Is AIG a Once-In-A-Generation Opportunity?
American International Group (NYSE:AIG) has become a “once-in-a-generation opportunity,” Sanford C. Bernstein analysts wrote in a recent research note seen by Jags Report. They predicted that shares of AIG, which are currently “about half of book value,” will outperform the sector and the price-to-book multiple will improve this year.
The analysts compared the changes undergone by post-bailout AIG to another company that has just completed demutualization, a process by which an insurer transitions from a mutual to a public company. “The clearest analogue of course, is Metlife,” wrote Bernstein’s analysts. “MET’s then-CEO Robert Benmosche, dramatically outperformed expectations at MET after it demutualized. And now, of course, he runs AIG.”
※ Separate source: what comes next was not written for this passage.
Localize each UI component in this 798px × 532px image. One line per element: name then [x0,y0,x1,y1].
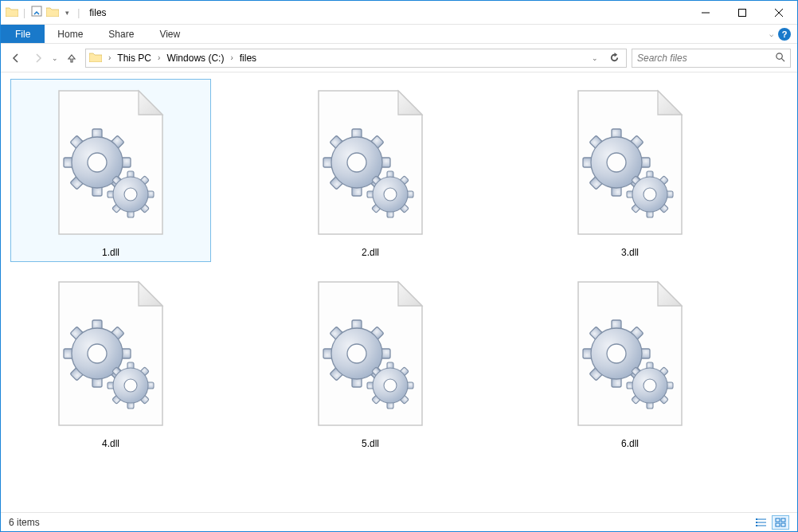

MetLife (NYSE:MET) made its initial public offering in 2000. Under Benmosche’s guidance, the company transitioned from a mutual insurance company, owned by the individuals and corporations that held its policies, to one owned by stockholders. In the last years of the twentieth century, MetLife was left behind as many other insurance companies were able to reap proceeds from securities. But with the restructuring changes implemented by Benmosche, the insurer saw its lagging profits recover.
In the research note, Bernstein raised its rating on shares of AIG to outperform and increased the price target to $45…
While AIG’s reputation was sullied by the federal government’s multi-billion dollar bailout of it in 2008, “it is same company only in name now,” wrote Todd Sullivan of the financial blog ValuePlays. In his explanation of the positive assessment of the insurance company, he noted that the new management had made dramatic progress. AIG has also drawn attention for its recent revenue growth and stock performance.
Of all the research analysts covering AIG, 13 have given the stock a buy rating, one has rated its shares overweight, and eight have issued a hold rating.
Bernstein’s rating upgrade came the same day chairman Steve Miller announced that AIG was “done playing defense.” He told The Wall Street Journal’s Neal Lipschutz at the World Economic Forum in Davos, Switzerland, that since the American taxpayers had been paid off, the company could begin focusing on its future. In the past few years AIG made numerous divestitures to make its business fit “an insurance company balance sheet” and to pay off the bailout. Now the insurer is going in a new direction. According to Miller, AIG’s next transaction will be an acquisition.